Миха возле меня лежит, с носом раздробленным. Кривиться, к ране притрагиваясь, но не геройствует. Выжидает момент, когда её перехватить можно будет. Отыграться хочет.
– Хорошо, уходи, - шаг влево делаю, проход освобождая.
– Не так просто. Ты у меня на мушке. Мой должник, - ухмыляется, голову поднимая. Наглая сука. – Я пришла сюда за одной информацией, уйду с другой. Как с Цербером связаться?

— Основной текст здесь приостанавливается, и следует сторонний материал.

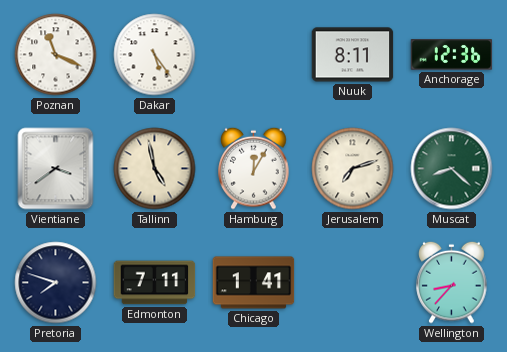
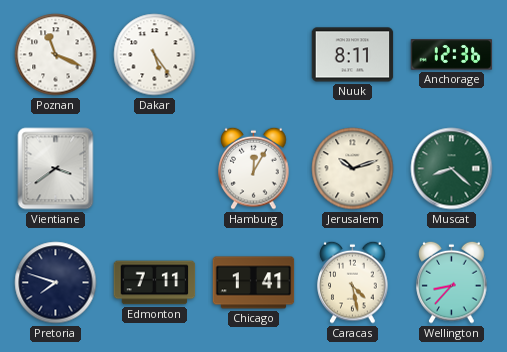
Tallinn: 4:58 -> none
Jerusalem: 7:12 -> 10:12
Caracas: none -> 4:28
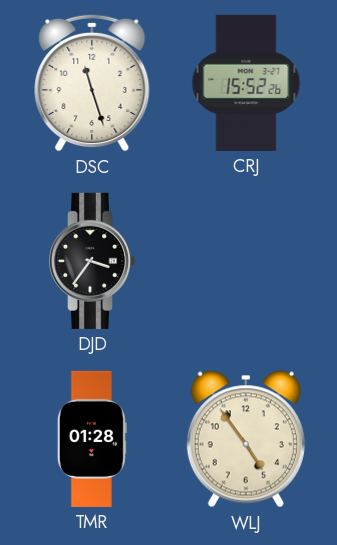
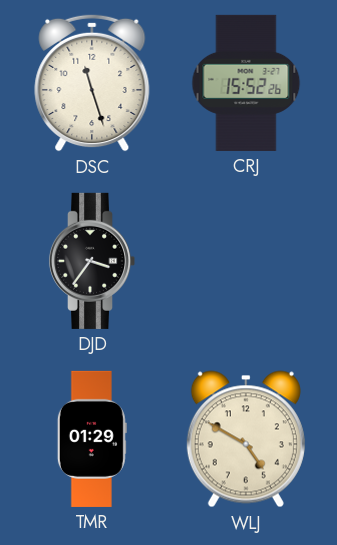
TMR: 01:28 -> 01:29
WLJ: 4:54 -> 4:50
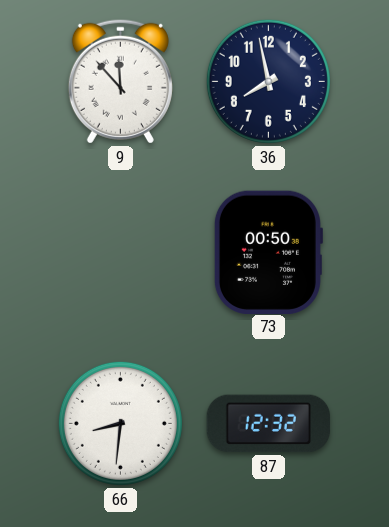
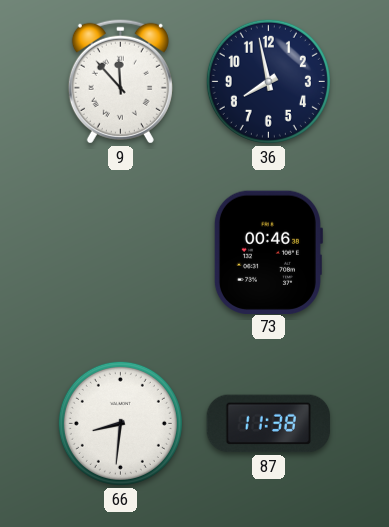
73: 00:50 -> 00:46
87: 12:32 -> 11:38
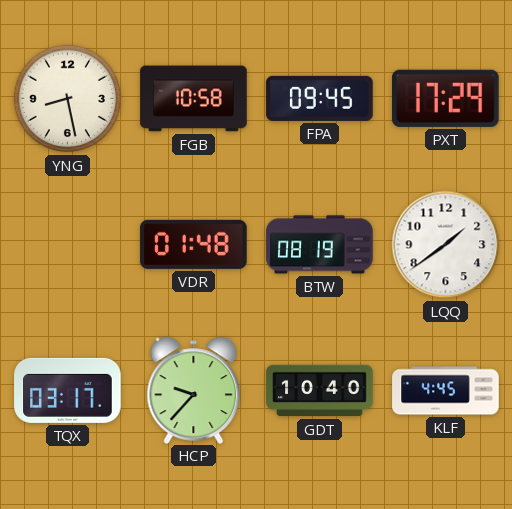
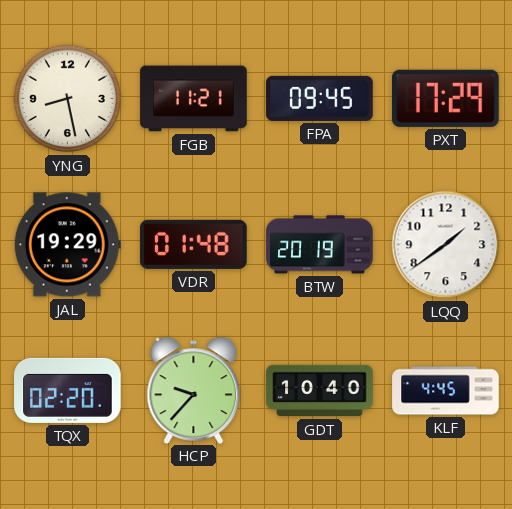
FGB: 10:58 -> 11:21
JAL: none -> 19:29
BTW: 08:19 -> 20:19
TQX: 03:17 -> 02:20
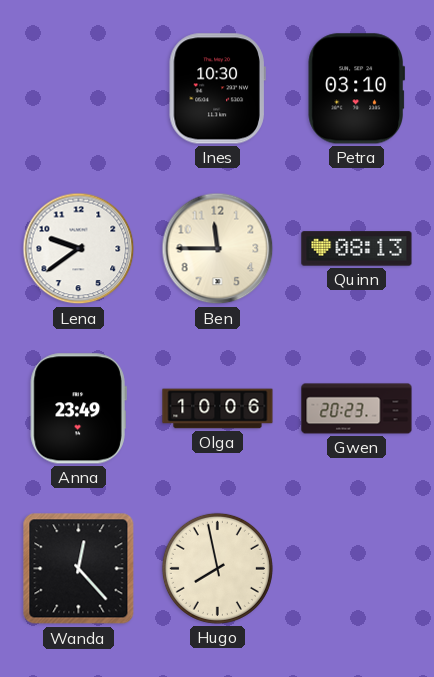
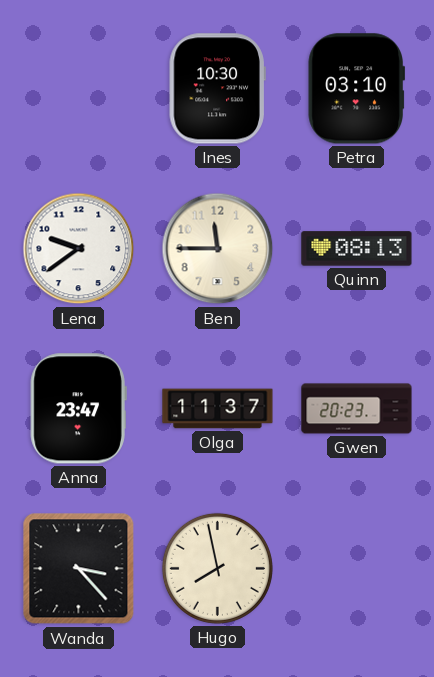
Anna: 23:49 -> 23:47
Olga: 10:06 -> 11:37
Wanda: 12:23 -> 3:23
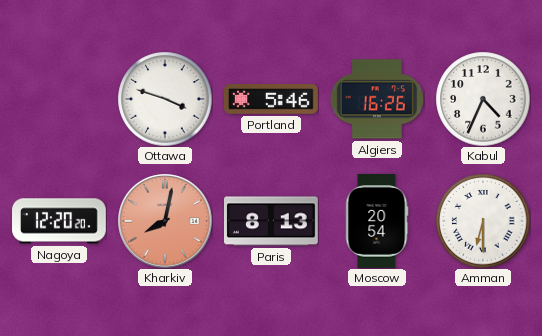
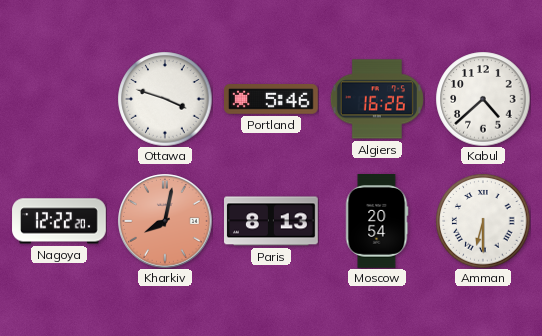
Kabul: 4:34 -> 4:38
Nagoya: 12:20 -> 12:22
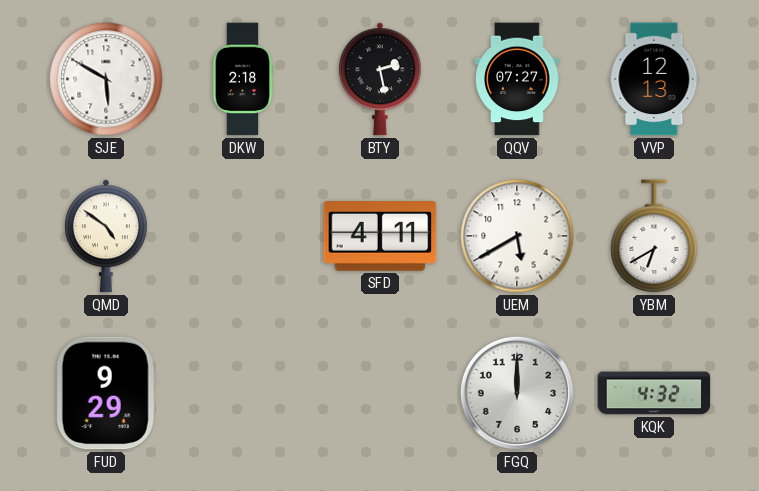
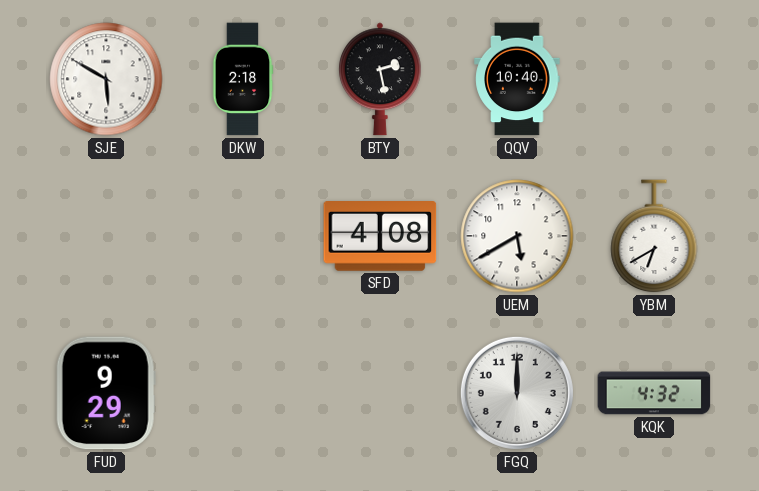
QQV: 07:27 -> 10:40
VVP: 12:13 -> none
QMD: 4:51 -> none
SFD: 4:11 -> 4:08
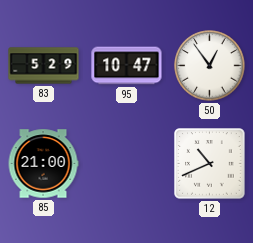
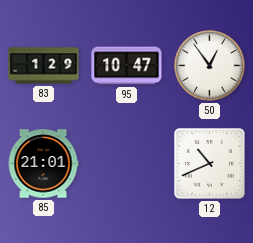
83: 5:29 -> 1:29
85: 21:00 -> 21:01
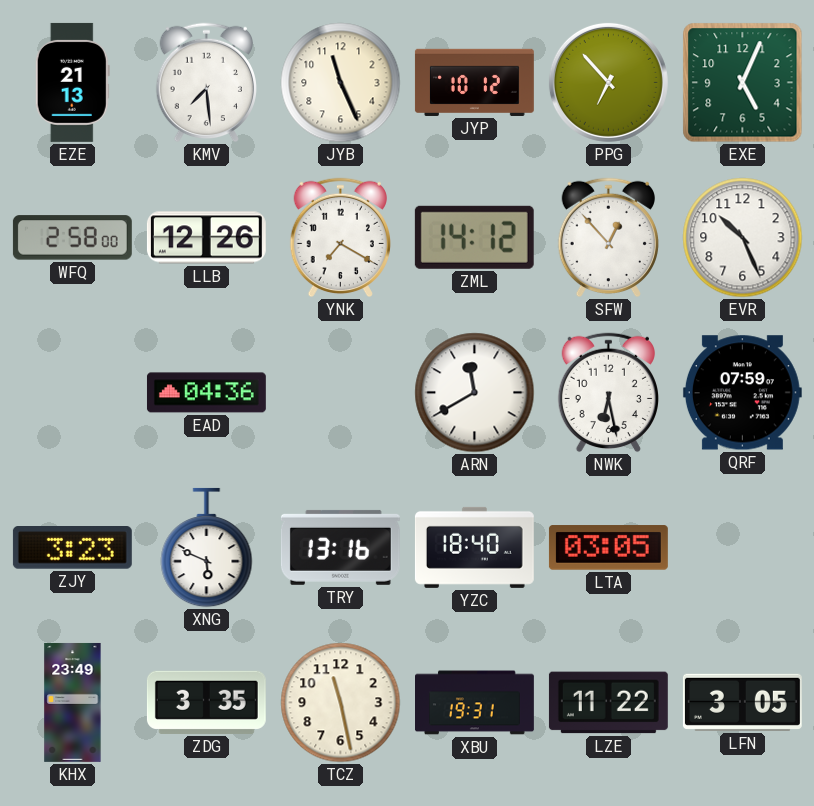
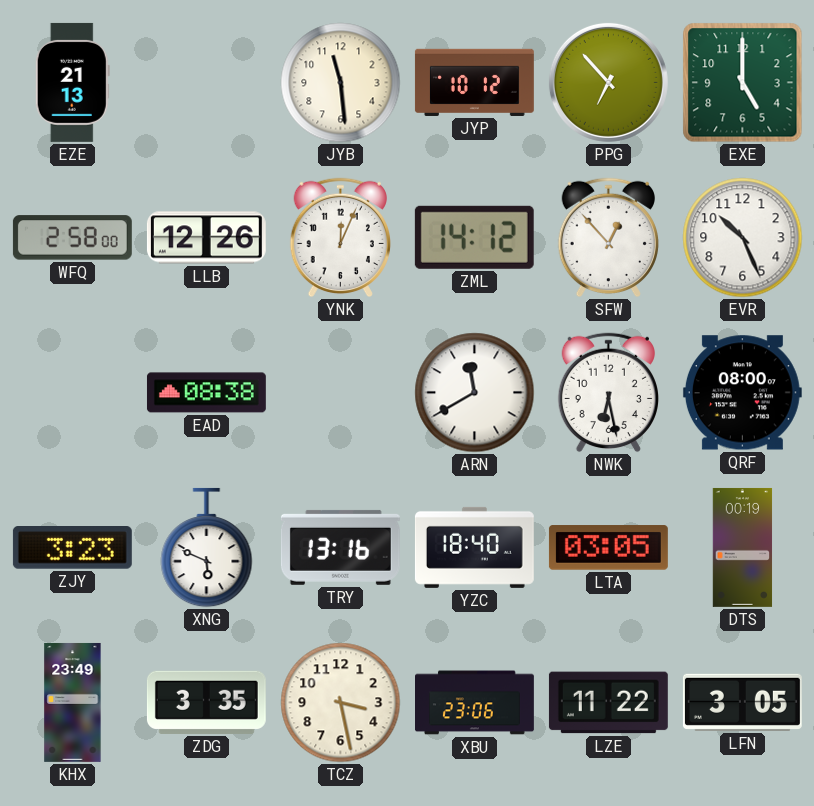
KMV: 7:29 -> none
JYB: 11:26 -> 11:29
EXE: 5:04 -> 5:00
YNK: 7:20 -> 12:04
EAD: 04:36 -> 08:38
QRF: 07:59 -> 08:00
DTS: none -> 00:19
TCZ: 11:28 -> 3:28
XBU: 19:31 -> 23:06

Охренеть запросы. Цербер – это высшая лига. Это, блять, самый отмороженный и конченый среди всех. Когда мы с Царём охраной занялись, к его части даже не лезли. Не самоубийцы. Поговаривали, он глотку кому-то перегрыз. Своими зубами. Мало кто знал, как он выглядел. Ещё меньше оставались живы с этой информацией. Такой без разбору пулю в ребёнка пустить мог, и в лучшего друга. Для него не было преград и границ.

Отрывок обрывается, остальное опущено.